In looking at the experiences of the Asian countries that entered the COVID-19 crisis in January, I believe that the pandemic will play out over four phases in the US.

Phase One (Infection) ran from January through mid-March. In this period, there was no social distancing and no active management — the virus was passing quickly, at a “one infected person infects two people” rate.

We are now in Phase Two (Social Distancing), which will last from March through mid-May. In this period, we will see infections in the US rise to 500,000–700,000 — the aftereffect of Phase One — peaking in late April or early May. At the same time that infections are increasing, social distancing via the shutdown of schools and work at home for businesses will have a significant impact on the spread of the disease. This societal investment will pay off as the number of new infections will begin to decline in late April and then begin to plummet in early May.

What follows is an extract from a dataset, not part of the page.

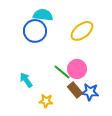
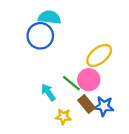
yellow ellipse: (82, 31) -> (99, 55), moved
cyan arrow: (26, 80) -> (48, 92), moved
yellow star: (46, 101) -> (63, 117), moved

We will then enter Phase Three (Management), which will last from mid-May through the end of the year and into 2021. Pandemic Management Protocols (PMPs), ways of working, traveling, congregating, eating, moving, and connecting, will have to be constructed and maintained by governments, companies, schools, and all organizations in society. Korea, Taiwan, Hong Kong, Singapore, and China are now in this phase, with rigorous societal rules (e.g., face masks and gloves) and strict governmental management of the population using tracking apps and police enforcement of quarantining for the sick and those that are entering from other countries. But schools are reopening, people are eating in restaurants, workers are going to work, and the populations are resuming a form of normal life. This management phase in the US will necessitate strong governmental intervention and rules — likely requiring masks and gloves for everyone in public places like subways and very strict enforcement of quarantines for the ill. There will be new breakouts of infection, but with improved public health response, availability of tested antivirals, and near-universal quick testing, they will be managed and curtailed. As part of their PMPs, companies and other organizations will have to build their own logistical systems — vetting people before they enter office buildings, carefully monitoring and managing their workforce’s health and condition, and limiting travel and gatherings. Forrester is currently gathering worldwide PMP best practices and will be analyzing them in our forthcoming research streams.

Phase Four (Eradication) will occur in April–June of 2021 as a vaccine becomes available.

While Phase Two will be psychologically challenging due to the continued growth of infections, the real game will be played in Phase Three. Restarting the economy and resuming commerce will depend on the rigor of governmental management and the willingness of individuals to abide by rules and protocols to control the virus. If Phase Three is mismanaged by companies, states, and the federal government, we will not drop back to Phase Two — we will loop back to Phase One and start the process from the beginning. This will risk a year-long disruption of the economy rather than the three-month disruption caused by Phase Two.

A final complication will be management variability by region and state, making it more difficult to move all states into Phase Three at one time. The role of the federal government will be the difference maker here — if it requires uniform adherence to conservative protocols, the country will have the best chance to resume true inter-state commerce (e.g., air travel).

We will get through this moment — but it will take patience, management rigor, and a government that moves forward with vision and intelligence.